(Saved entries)
- Opening Delimiter -

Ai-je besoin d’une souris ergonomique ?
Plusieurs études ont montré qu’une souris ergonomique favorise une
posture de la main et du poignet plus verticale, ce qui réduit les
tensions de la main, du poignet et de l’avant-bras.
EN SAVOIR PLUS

- Closing Delimiter -

#### About this exercise:
Go through the entries and repeat each one exactly.

#### Written answer:
Ai-je besoin d’une souris ergonomique ?
Plusieurs études ont montré qu’une souris ergonomique favorise une
posture de la main et du poignet plus verticale, ce qui réduit les
tensions de la main, du poignet et de l’avant-bras.
EN SAVOIR PLUS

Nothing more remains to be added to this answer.